Pero lo cierto es que el fresco que nos ofrece La mejor parte de los hombres abarca desde esa apabullante y desconcertante vida intelectual y política de Francia de la década de los 80, marcada por el cansancio derivado del abuso de los movimientos sociales y una necesidad de hacer algo aunque no se supiera bien qué tras el desencanto que dejaron las cenizas de un mayo del 68 que no condujo a nada, hasta su deriva derechizante en la actualidad, con el hito de la elección de Sarkozy como presidente de la República. Y lo hace con el hilo conductor de Elizabeth, más frecuentemente llamada Liz, periodista de Liberation, narradora de la novela, y su relación de distinto carácter con tres hombres que con su presencia vampírica parecen dotar a su vida de un sentido cuando en realidad la vacían de él: Leibo, filósofo que cambia de chaqueta intelectualmente en múltiples ocasiones en busca de una tranquilidad espiritual imposible de encontrar que concilie su origen judío y su sentido de la fidelidad con la eclosión de la causa de Palestina y su insustancial aventura con Liz; Doumé, corso, líder de Stand, grupo de liberación homosexual cuya principal seña de identidad es su exaltada defensa de medidas contra el contagio del sida en una época que ansiaba libertad de una manera suicida; Will, joven sin formación y alocado de gran belleza proveniente de un ambiente provinciano y cerrado, antiguo amante de Doumé que acaba odiándolo de una manera tan irracional que se convierte en el apóstol del barebacking, doctrina que difunde en el ambiente aprovechando su paulatina conversión en estrella mediática.
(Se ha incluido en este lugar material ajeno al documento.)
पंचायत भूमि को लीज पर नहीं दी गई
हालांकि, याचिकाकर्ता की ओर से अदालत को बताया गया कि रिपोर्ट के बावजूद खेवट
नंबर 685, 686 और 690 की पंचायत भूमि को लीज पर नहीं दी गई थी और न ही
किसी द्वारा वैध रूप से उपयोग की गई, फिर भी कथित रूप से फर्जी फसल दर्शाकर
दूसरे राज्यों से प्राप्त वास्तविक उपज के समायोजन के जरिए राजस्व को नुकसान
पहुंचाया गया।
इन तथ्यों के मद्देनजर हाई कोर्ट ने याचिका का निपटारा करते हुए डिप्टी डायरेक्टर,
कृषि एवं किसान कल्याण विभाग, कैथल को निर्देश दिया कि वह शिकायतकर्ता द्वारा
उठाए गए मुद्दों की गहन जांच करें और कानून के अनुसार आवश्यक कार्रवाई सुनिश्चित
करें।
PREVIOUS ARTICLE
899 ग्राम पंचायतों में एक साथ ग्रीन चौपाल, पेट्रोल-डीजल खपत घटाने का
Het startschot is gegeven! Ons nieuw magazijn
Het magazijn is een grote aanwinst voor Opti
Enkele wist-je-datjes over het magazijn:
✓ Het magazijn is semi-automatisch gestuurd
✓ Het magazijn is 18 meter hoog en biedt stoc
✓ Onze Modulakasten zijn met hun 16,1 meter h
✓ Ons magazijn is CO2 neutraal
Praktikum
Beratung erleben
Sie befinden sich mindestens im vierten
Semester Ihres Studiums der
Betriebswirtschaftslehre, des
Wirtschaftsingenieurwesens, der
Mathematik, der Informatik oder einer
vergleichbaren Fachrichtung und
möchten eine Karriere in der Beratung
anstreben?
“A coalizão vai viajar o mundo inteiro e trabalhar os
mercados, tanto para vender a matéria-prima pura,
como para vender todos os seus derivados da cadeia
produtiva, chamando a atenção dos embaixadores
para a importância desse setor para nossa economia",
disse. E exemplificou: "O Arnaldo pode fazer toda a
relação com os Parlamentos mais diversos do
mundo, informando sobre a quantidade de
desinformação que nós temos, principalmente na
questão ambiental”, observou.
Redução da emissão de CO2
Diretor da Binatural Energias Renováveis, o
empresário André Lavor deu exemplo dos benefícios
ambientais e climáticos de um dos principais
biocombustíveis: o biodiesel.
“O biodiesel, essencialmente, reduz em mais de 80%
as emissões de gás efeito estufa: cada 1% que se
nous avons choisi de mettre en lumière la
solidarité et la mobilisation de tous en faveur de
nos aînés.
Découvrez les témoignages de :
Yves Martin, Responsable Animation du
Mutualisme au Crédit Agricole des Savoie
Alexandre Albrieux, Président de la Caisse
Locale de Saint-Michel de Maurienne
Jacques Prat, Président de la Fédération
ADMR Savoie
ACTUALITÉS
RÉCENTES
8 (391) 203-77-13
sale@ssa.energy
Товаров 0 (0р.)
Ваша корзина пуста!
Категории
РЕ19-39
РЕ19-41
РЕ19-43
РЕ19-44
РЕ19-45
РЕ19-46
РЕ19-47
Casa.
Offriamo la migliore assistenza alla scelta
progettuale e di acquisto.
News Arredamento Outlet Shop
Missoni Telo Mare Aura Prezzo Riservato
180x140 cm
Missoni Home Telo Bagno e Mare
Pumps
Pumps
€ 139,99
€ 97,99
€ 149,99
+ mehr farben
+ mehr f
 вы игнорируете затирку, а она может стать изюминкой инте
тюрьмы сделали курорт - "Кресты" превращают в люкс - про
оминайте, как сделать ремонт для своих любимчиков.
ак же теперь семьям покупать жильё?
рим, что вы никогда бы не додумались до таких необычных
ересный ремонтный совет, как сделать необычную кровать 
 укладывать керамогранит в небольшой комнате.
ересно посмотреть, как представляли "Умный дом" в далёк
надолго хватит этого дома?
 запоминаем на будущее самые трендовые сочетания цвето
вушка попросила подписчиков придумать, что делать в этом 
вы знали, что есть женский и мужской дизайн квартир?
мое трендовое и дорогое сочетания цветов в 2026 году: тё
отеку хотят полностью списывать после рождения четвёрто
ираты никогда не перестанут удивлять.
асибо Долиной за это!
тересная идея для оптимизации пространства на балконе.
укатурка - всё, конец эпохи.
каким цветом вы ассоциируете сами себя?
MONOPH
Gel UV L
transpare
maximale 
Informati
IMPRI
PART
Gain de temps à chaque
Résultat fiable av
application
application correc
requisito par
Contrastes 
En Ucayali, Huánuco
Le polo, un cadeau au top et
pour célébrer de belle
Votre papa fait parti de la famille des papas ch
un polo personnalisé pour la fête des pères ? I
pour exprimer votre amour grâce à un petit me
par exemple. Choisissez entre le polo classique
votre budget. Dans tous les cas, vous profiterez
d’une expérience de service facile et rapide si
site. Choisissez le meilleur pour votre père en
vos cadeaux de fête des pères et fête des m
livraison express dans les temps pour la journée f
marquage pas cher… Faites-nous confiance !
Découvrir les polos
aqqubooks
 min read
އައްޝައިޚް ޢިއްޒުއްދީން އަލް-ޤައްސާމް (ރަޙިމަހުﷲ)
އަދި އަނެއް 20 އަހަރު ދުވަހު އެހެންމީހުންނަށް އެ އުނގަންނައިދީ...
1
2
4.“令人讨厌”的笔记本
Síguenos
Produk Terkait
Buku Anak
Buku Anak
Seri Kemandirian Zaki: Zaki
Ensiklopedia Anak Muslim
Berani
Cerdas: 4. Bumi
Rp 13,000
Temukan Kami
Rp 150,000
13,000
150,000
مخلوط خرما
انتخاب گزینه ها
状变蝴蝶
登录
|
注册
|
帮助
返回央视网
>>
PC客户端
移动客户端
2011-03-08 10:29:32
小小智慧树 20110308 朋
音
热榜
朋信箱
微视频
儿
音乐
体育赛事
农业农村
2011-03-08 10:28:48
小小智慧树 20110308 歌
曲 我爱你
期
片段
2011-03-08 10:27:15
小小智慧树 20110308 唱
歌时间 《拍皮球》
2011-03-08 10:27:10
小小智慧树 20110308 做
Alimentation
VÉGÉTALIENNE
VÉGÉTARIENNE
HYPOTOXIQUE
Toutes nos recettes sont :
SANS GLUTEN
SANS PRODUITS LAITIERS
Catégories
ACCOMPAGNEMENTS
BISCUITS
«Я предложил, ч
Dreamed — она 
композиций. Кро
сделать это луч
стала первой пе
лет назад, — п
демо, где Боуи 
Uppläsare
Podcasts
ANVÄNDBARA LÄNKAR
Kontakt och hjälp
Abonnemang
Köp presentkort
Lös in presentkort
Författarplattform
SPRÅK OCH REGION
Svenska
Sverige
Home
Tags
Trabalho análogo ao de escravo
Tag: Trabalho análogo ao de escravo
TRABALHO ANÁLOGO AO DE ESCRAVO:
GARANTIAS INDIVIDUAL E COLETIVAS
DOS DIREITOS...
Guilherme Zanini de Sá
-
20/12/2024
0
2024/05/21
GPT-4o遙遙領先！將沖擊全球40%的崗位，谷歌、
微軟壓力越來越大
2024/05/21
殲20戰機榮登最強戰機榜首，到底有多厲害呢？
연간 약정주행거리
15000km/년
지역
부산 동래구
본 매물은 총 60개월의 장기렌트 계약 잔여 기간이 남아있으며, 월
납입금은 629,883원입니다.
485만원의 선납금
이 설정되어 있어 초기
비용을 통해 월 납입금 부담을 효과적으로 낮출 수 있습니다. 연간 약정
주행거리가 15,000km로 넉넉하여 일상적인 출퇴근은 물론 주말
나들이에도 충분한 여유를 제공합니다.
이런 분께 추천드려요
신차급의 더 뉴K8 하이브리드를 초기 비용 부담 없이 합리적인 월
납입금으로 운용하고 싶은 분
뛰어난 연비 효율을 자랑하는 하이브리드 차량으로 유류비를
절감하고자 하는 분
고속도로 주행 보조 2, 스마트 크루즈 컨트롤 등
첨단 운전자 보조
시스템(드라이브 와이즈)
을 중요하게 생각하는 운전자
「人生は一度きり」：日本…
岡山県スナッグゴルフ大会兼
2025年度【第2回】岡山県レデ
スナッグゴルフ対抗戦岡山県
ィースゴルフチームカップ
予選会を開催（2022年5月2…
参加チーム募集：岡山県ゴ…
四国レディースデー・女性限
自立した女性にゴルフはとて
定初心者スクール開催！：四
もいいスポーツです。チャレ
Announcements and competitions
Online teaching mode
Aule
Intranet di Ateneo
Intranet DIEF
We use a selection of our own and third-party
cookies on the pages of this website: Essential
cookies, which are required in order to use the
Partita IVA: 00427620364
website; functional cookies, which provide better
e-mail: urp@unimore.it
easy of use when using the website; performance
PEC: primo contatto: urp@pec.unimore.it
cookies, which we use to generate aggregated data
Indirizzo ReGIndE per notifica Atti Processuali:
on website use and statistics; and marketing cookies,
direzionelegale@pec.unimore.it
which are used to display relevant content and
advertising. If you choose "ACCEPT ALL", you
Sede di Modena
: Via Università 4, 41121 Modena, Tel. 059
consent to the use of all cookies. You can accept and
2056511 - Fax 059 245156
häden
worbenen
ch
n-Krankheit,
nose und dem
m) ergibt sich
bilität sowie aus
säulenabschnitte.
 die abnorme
Estos tres personajes masculinos, perdidos cada uno a su manera, contaminan la existencia de Liz, en torno a quien se revuelven unos contra otros, sin que ésta llegue a querer deshacerse realmente de ellos para vivir su propia vida, que se convierte así en una farsa en la que se limita a ejercer de espectadora o, en el peor de los casos, de punching ball en el que van a dar todos los golpes cuando éstos, nunca con una dirección clara, la encuentran en su trayectoria. No hay redención, ni para ella ni para ellos ni para el lector, no hay reflexión verdadera a fuerza de reflexionar sobre tantas cosas, sólo la cruda, patética exposición de una época bienintencionada que fue mutando, que se desgajó en facciones, y las facciones en amigos que se perdían por el camino, y que se revela tan perdida como la actual, inmersa en un marasmo cultural y gubernamental que somos incapaces de aprehender.